Enchondroma is a common benign tumor originating in the medullary cavity of bone and is composed chiefly of hyaline cartilage. It is believed that enchondroma arises from misplaced cartilage rests from the growth plate and usually begins its development in the metaphyseal region. It may be metabolically active and continue to grow. [1] There is asymmetric involvement of the limbs, with one side being exclusively or predominantly involved. [2] The cartilage tumors in enchondromatosis are asymptomatic and are detected as incidental findings. Technetium-99m methylene diphosphonate (MDP) whole body bone scan is a sensitive investigation to ascertain the complete extent of skeletal involvement particularly the asymptomatic sites. [3]

CASE REPORT

A 23-year-old man, presented with a history of right-hand enchondroma underwent surgery before 7 years. He developed right forearm pain and X-ray showed lytic area without cortical thinning in radius [Figure 1]. He was referred for bone scintigraphy which showed intense tracer uptake in the right radius, right humerus, right femur and right tibia [Figure 2]. Static images of hand shows intense uptake in the right 1 st and 2 nd metacarpal and 2 nd phalanx [Figure 3]. The lesions predominantly involved the tubular limb bones sparing the axial skeleton. Bone scan revealed extra sites of involvement at right humerus, right femoral, and tibial shafts. Bone scan appearance of asymmetrical unilateral involvement was reported to be consistent with multiple enchondroma seen in Ollier′s disease.{Figure 1}{Figure 2}{Figure 3}

DISCUSSION

Ollier′s disease, a rare nonhereditary disorder characterized by multiple enchondromas with a predilection for unilateral distribution, was initially described by Ollier in 1899. [3] The characteristic features of the disease are created by persisting cartilage masses in the metaphyses and diaphysis, which are formed by subperiosteal deposition of cartilage. In fact, echondromas tend to occupy the diaphyseal region in the short tubular bones and the metaphyseal region in the long bones. [4]

The pattern of limb involvement is usually asymmetrical, with one side being exclusively or predominantly involved. The disease is usually detected during early childhood. [5] Notable clinical problems are progressive shortening of the involved extremity, angular deformity, pathological fractures, and malignant transformation in 20-50% of cases. [6]

The cartilage tumors in enchondromatosis are asymptomatic and are detected as incidental findings. However, the cartilage tumors in enchondromatosis may be numerous and large, producing severe deformities. The radiography features are characteristic, as the unmineralized nodules of the cartilage produce well-circumscribed oval lucencies that are surrounded by a thin rim of radiodense bone (O-ring sign). If the matrix calcifies, it is detected as irregular opacities. [7]

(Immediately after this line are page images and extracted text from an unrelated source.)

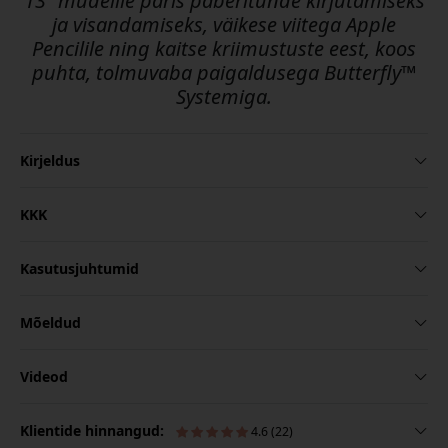
13” mudelile päris paberitunde kirjutamiseks
ja visandamiseks, väikese viitega Apple
Pencilile ning kaitse kriimustuste eest, koos
puhta, tolmuvaba paigaldusega Butterfly™
Systemiga.
Kirjeldus
KKK
Kasutusjuhtumid
Mõeldud
Videod
Klientide hinnangud:
4.6 (22)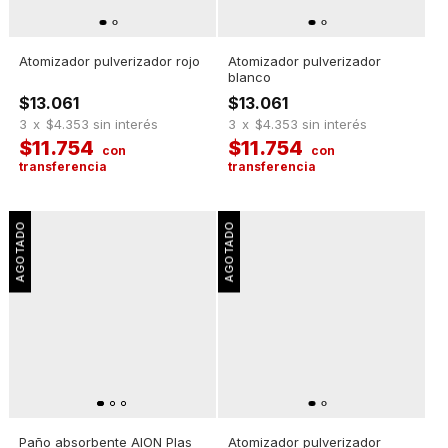
Atomizador pulverizador rojo
Atomizador pulverizador
blanco
$13.061
$13.061
3
x
$4.353
sin interés
3
x
$4.353
sin interés
$11.754
$11.754
Paño absorbente AION Plas
Atomizador pulverizador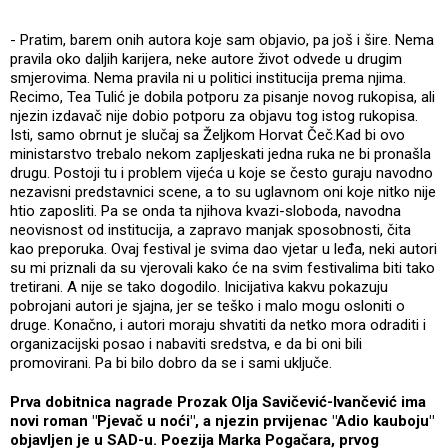
- Pratim, barem onih autora koje sam objavio, pa još i šire. Nema
pravila oko daljih karijera, neke autore život odvede u drugim
smjerovima. Nema pravila ni u politici institucija prema njima.
Recimo, Tea Tulić je dobila potporu za pisanje novog rukopisa, ali
njezin izdavač nije dobio potporu za objavu tog istog rukopisa.
Isti, samo obrnut je slučaj sa Željkom Horvat Čeč.Kad bi ovo
ministarstvo trebalo nekom zapljeskati jedna ruka ne bi pronašla
drugu. Postoji tu i problem vijeća u koje se često guraju navodno
nezavisni predstavnici scene, a to su uglavnom oni koje nitko nije
htio zaposliti. Pa se onda ta njihova kvazi-sloboda, navodna
neovisnost od institucija, a zapravo manjak sposobnosti, čita
kao preporuka. Ovaj festival je svima dao vjetar u leđa, neki autori
su mi priznali da su vjerovali kako će na svim festivalima biti tako
tretirani. A nije se tako dogodilo. Inicijativa kakvu pokazuju
pobrojani autori je sjajna, jer se teško i malo mogu osloniti o
druge. Konačno, i autori moraju shvatiti da netko mora odraditi i
organizacijski posao i nabaviti sredstva, e da bi oni bili
promovirani. Pa bi bilo dobro da se i sami uključe.
Prva dobitnica nagrade Prozak Olja Savičević-Ivančević ima
novi roman "Pjevač u noći", a njezin prvijenac "Adio kauboju"
objavljen je u SAD-u. Poezija Marka Pogačara, prvog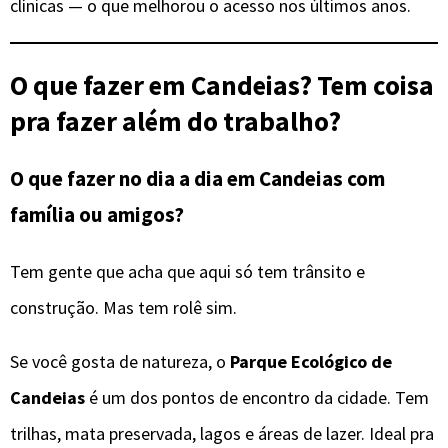
clínicas — o que melhorou o acesso nos últimos anos.
O que fazer em Candeias? Tem coisa
pra fazer além do trabalho?
O que fazer no dia a dia em Candeias com
família ou amigos?
Tem gente que acha que aqui só tem trânsito e
construção. Mas tem rolê sim.
Se você gosta de natureza, o
Parque Ecológico de
Candeias
é um dos pontos de encontro da cidade. Tem
trilhas, mata preservada, lagos e áreas de lazer. Ideal pra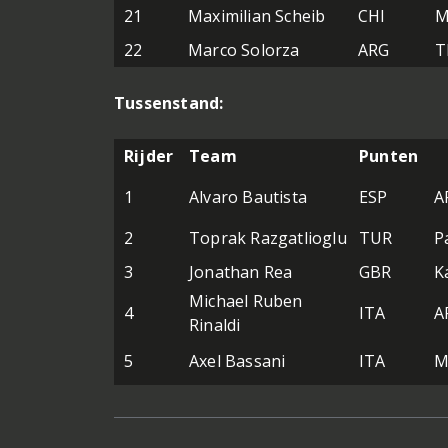
21
Maximilian Scheib
CHI
M
22
Marco Solorza
ARG
T
Tussenstand:
Rijder
Team
Punten
1
Alvaro Bautista
ESP
A
2
Toprak Razgatlioglu
TUR
P
3
Jonathan Rea
GBR
K
Michael Ruben
4
ITA
A
Rinaldi
5
Axel Bassani
ITA
M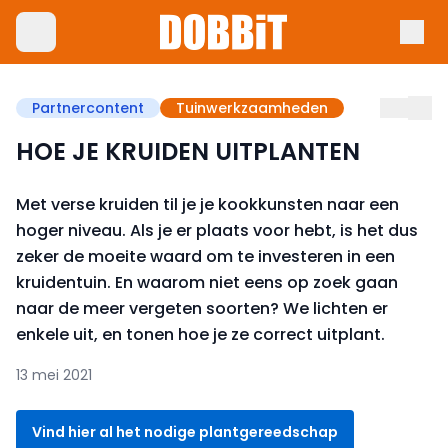
Partnercontent
Tuinwerkzaamheden
HOE JE KRUIDEN UITPLANTEN
Met verse kruiden til je je kookkunsten naar een
hoger niveau. Als je er plaats voor hebt, is het dus
zeker de moeite waard om te investeren in een
kruidentuin. En waarom niet eens op zoek gaan
naar de meer vergeten soorten? We lichten er
enkele uit, en tonen hoe je ze correct uitplant.
13 mei 2021
Vind hier al het nodige plantgereedschap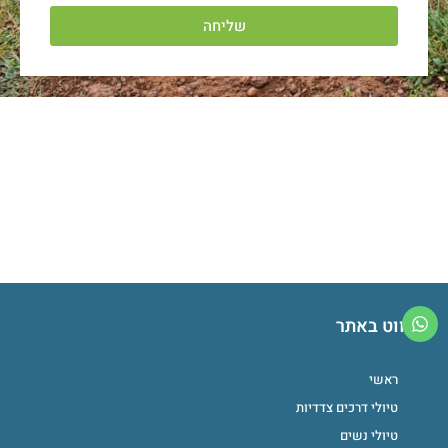
שליחה
ניווט באתר
ראשי
טיולי דרכים צדדיות
טיולי נשים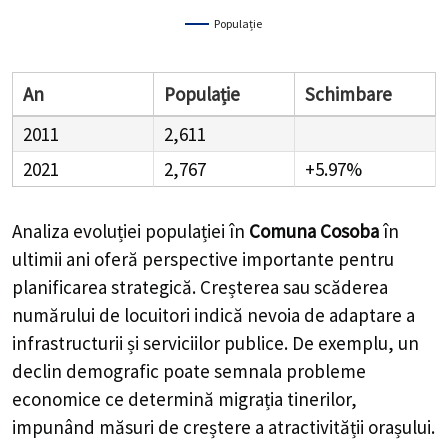
Populație
An
Populație
Schimbare
2011
2,611
2021
2,767
+5.97%
Analiza evoluției populației în
Comuna Cosoba
în
ultimii ani oferă perspective importante pentru
planificarea strategică. Creșterea sau scăderea
numărului de locuitori indică nevoia de adaptare a
infrastructurii și serviciilor publice. De exemplu, un
declin demografic poate semnala probleme
economice ce determină migrația tinerilor,
impunând măsuri de creștere a atractivității orașului.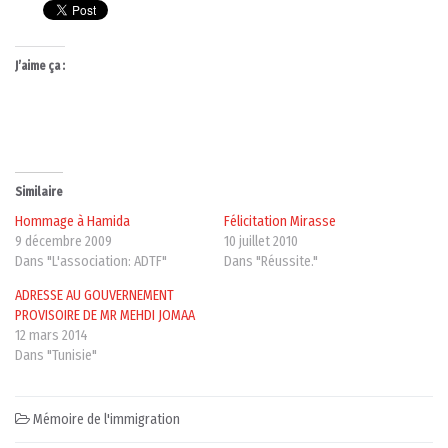
J’aime ça :
Similaire
Hommage à Hamida
Félicitation Mirasse
9 décembre 2009
10 juillet 2010
Dans "L'association: ADTF"
Dans "Réussite."
ADRESSE AU GOUVERNEMENT
PROVISOIRE DE MR MEHDI JOMAA
12 mars 2014
Dans "Tunisie"
Mémoire de l'immigration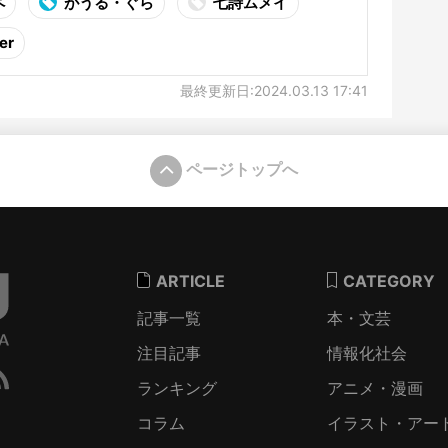
ペ
がうる・ぐら
七詩ムメイ
er
最終更新日:2024.03.13 17:41
ページトップへ
ARTICLE
CATEGORY
記事一覧
本・文芸
注目記事
情報化社会
ランキング
アニメ・漫画
コラム
イラスト・アー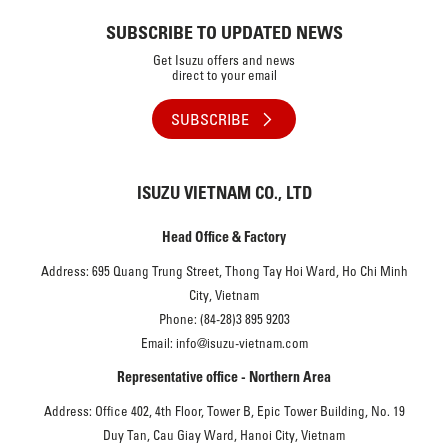
SUBSCRIBE TO UPDATED NEWS
Get Isuzu offers and news
direct to your email
SUBSCRIBE
ISUZU VIETNAM CO., LTD
Head Office & Factory
Address: 695 Quang Trung Street, Thong Tay Hoi Ward, Ho Chi Minh
City, Vietnam
Phone: (84-28)3 895 9203
Email: info@isuzu-vietnam.com
Representative office - Northern Area
Address: Office 402, 4th Floor, Tower B, Epic Tower Building, No. 19
Duy Tan, Cau Giay Ward, Hanoi City, Vietnam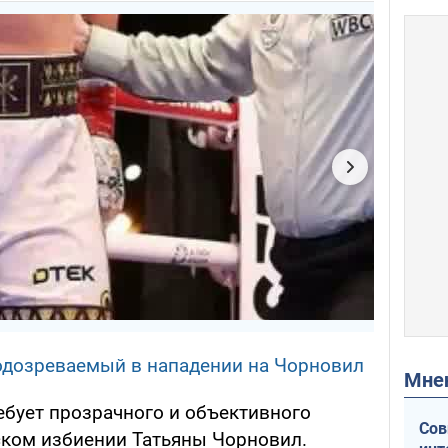
одозреваемый в нападении на Чорновил
Мн
ебует прозрачного и объективного
Сов
ском избиении Татьяны Чорновил.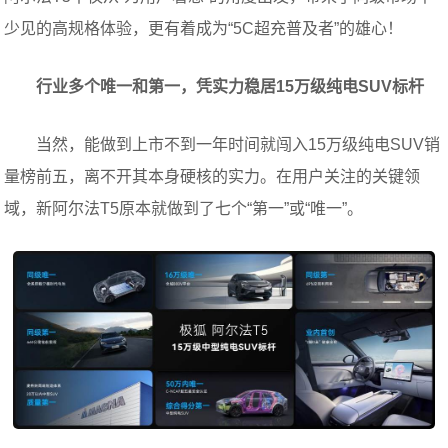
少见的高规格体验，更有着成为“5C超充普及者”的雄心！
行业多个唯一和第一，凭实力稳居15万级纯电SUV标杆
当然，能做到上市不到一年时间就闯入15万级纯电SUV销
量榜前五，离不开其本身硬核的实力。在用户关注的关键领
域，新阿尔法T5原本就做到了七个“第一”或“唯一”。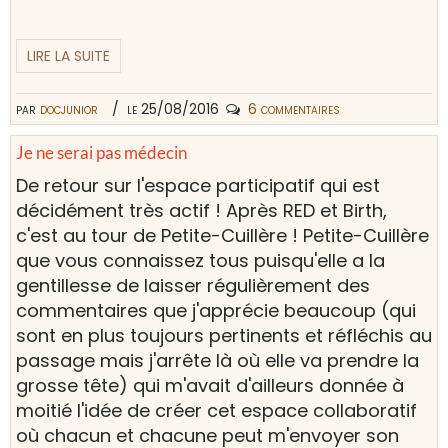
LIRE LA SUITE
par
docjunior
le 25/08/2016
6 commentaires
Je ne serai pas médecin
De retour sur l'espace participatif qui est
décidément très actif ! Après RED et Birth,
c'est au tour de Petite-Cuillère ! Petite-Cuillère
que vous connaissez tous puisqu'elle a la
gentillesse de laisser régulièrement des
commentaires que j'apprécie beaucoup (qui
sont en plus toujours pertinents et réfléchis au
passage mais j'arrête là où elle va prendre la
grosse tête) qui m'avait d'ailleurs donnée à
moitié l'idée de créer cet espace collaboratif
où chacun et chacune peut m'envoyer son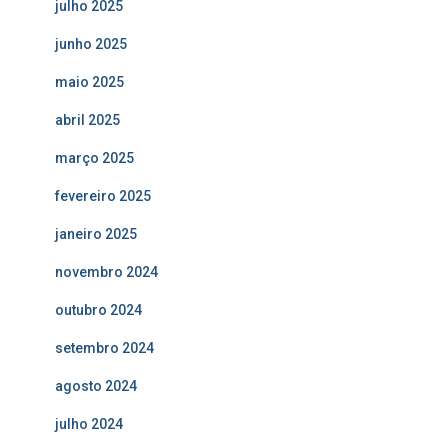
julho 2025
junho 2025
maio 2025
abril 2025
março 2025
fevereiro 2025
janeiro 2025
novembro 2024
outubro 2024
setembro 2024
agosto 2024
julho 2024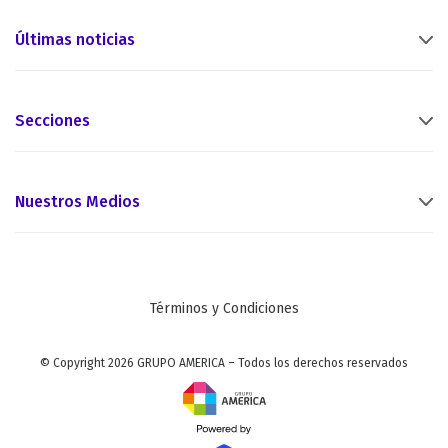
Últimas noticias
Secciones
Nuestros Medios
Términos y Condiciones
© Copyright 2026 GRUPO AMERICA – Todos los derechos reservados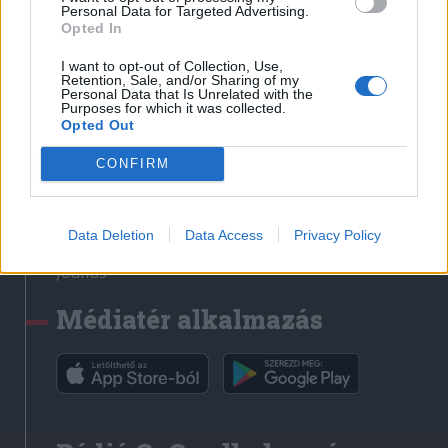
Médiatér
Personal Data for Targeted Advertising.
Opted In
Székely Sport
I want to opt-out of Collection, Use,
Liget
Retention, Sale, and/or Sharing of my
Personal Data that Is Unrelated with the
Krónika
Purposes for which it was collected.
Opted Out
Bihari Napló
Erdélyi Napló
CONFIRM
Főtér
Nőileg
Data Deletion
Data Access
Privacy Policy
Rádió GaGa
Jóállás
Médiatér alkalmazás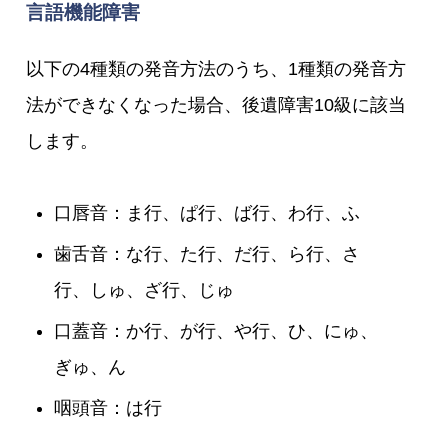
言語機能障害
以下の4種類の発音方法のうち、1種類の発音方
法ができなくなった場合、後遺障害10級に該当
します。
口唇音：ま行、ぱ行、ば行、わ行、ふ
歯舌音：な行、た行、だ行、ら行、さ
行、しゅ、ざ行、じゅ
口蓋音：か行、が行、や行、ひ、にゅ、
ぎゅ、ん
咽頭音：は行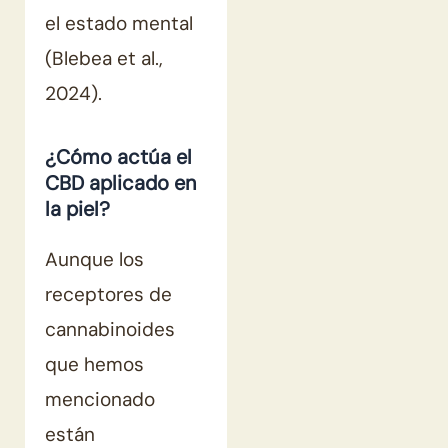
el estado mental
(Blebea et al.,
2024).
¿Cómo actúa el
CBD aplicado en
la piel?
Aunque los
receptores de
cannabinoides
que hemos
mencionado
están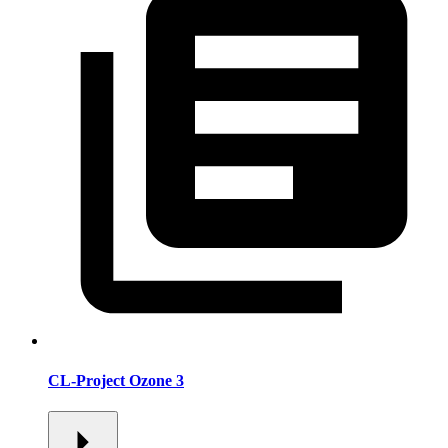
CL-Project Ozone 3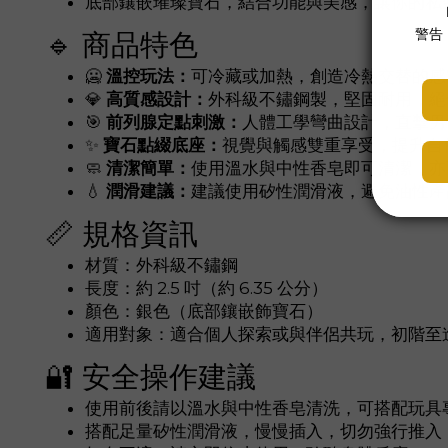
底部鑲嵌璀璨寶石，結合功能與美感，讓你的私密
🔹 商品特色
🥶
溫控玩法：
可冷藏或加熱，創造冷熱交替的感
💎
高質感設計：
外科級不鏽鋼製，堅固耐用，絕
🎯
前列腺定點刺激：
人體工學彎曲設計，直擊男性
✨
寶石點綴底座：
視覺與觸感雙重享受，提升自
🧼
清潔簡單：
使用溫水與中性香皂即可清潔，亦
💧
潤滑建議：
建議使用矽性潤滑液，避免油性產
📏 規格資訊
材質：外科級不鏽鋼
長度：約 2.5 吋（約 6.35 公分）
顏色：銀色（底部鑲嵌飾寶石）
適用對象：適合個人探索或與伴侶共玩，初階至
🔐 安全操作建議
使用前後請以溫水與中性香皂清洗，可搭配玩具
搭配足量矽性潤滑液，慢慢插入，切勿強行推入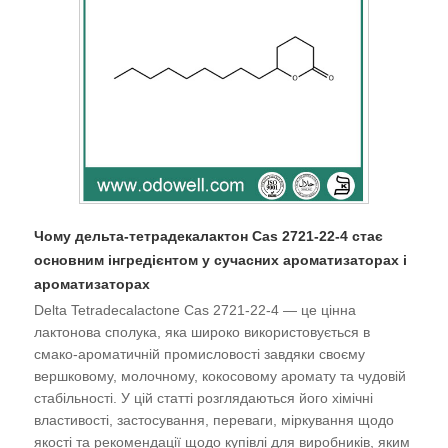
Чому дельта-тетрадекалактон Cas 2721-22-4 стає
основним інгредієнтом у сучасних ароматизаторах і
ароматизаторах
Delta Tetradecalactone Cas 2721-22-4 — це цінна
лактонова сполука, яка широко використовується в
смако-ароматичній промисловості завдяки своєму
вершковому, молочному, кокосовому аромату та чудовій
стабільності. У цій статті розглядаються його хімічні
властивості, застосування, переваги, міркування щодо
якості та рекомендації щодо купівлі для виробників, яким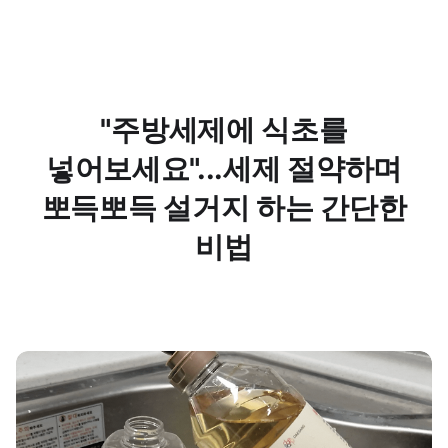
"주방세제에 식초를
넣어보세요"...세제 절약하며
뽀득뽀득 설거지 하는 간단한
비법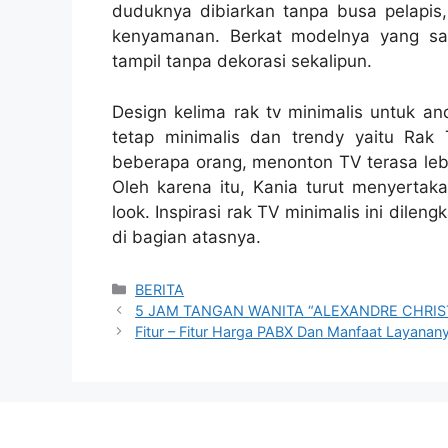
duduknya dibiarkan tanpa busa pelapi
kenyamanan. Berkat modelnya yang sang
tampil tanpa dekorasi sekalipun.
Design kelima rak tv minimalis untuk an
tetap minimalis dan trendy yaitu Rak
beberapa orang, menonton TV terasa leb
Oleh karena itu, Kania turut menyertak
look. Inspirasi rak TV minimalis ini dile
di bagian atasnya.
Categories
BERITA
5 JAM TANGAN WANITA “ALEXANDRE CHRIST
Fitur – Fitur Harga PABX Dan Manfaat Layanan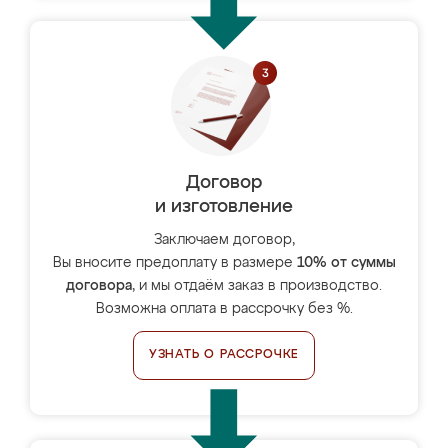
Договор
и изготовление
Заключаем договор,
Вы вносите предоплату в размере
10% от суммы
договора
, и мы отдаём заказ в производство.
Возможна оплата в рассрочку без %.
УЗНАТЬ О РАССРОЧКЕ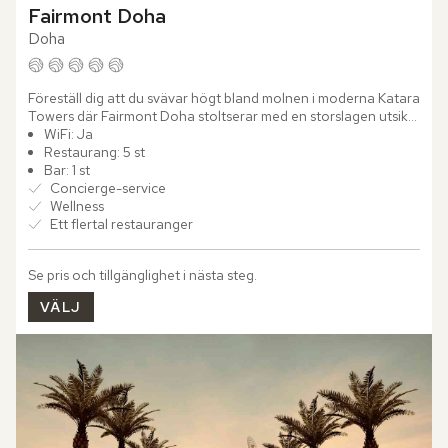
Fairmont Doha
Doha
Föreställ dig att du svävar högt bland molnen i moderna Katara 
Towers där Fairmont Doha stoltserar med en storslagen utsikt 
över Dohas stadssiluett eller Persiska vikens skimrande...
WiFi: Ja
Restaurang: 5 st
Bar: 1 st
Concierge-service
Wellness
Ett flertal restauranger
Se pris och tillgänglighet i nästa steg.
VÄLJ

Radionuclide bone scanning is one method used to assess lesions depicted on radiographs or magnetic resonance images that are presumed to be enchondromas. [8] Enchondroma can have high fluorodeoxyglucose and MDP uptake on scintigraphic imaging and occasionally may mimic metastatic lesions in patients being screened for metastatic disease. [9] Furthermore, a bone scan may give a clue to the multifocal nature of the disease. Unilateral increased uptake along with limb length discrepancy, which are distinct features of Ollier disease. [9],[10] It has been emphasized that Ollier′s disease usually stops spontaneously with skeletal maturity; therefore, any lesion showing activity or increased uptake after termination of the growth period requires a thorough examination. [11]

CONCLUSION

Ollier′s disease, a rare nonhereditary disorder characterized by multiple enchondromas with a predilection for unilateral distribution. Radionuclide bone scanning is one method used to assess lesions depicted on radiographs or magnetic resonance images that are presumed to be enchondromas. Furthermore, a bone scan may give a clue to the multifocal nature of the disease.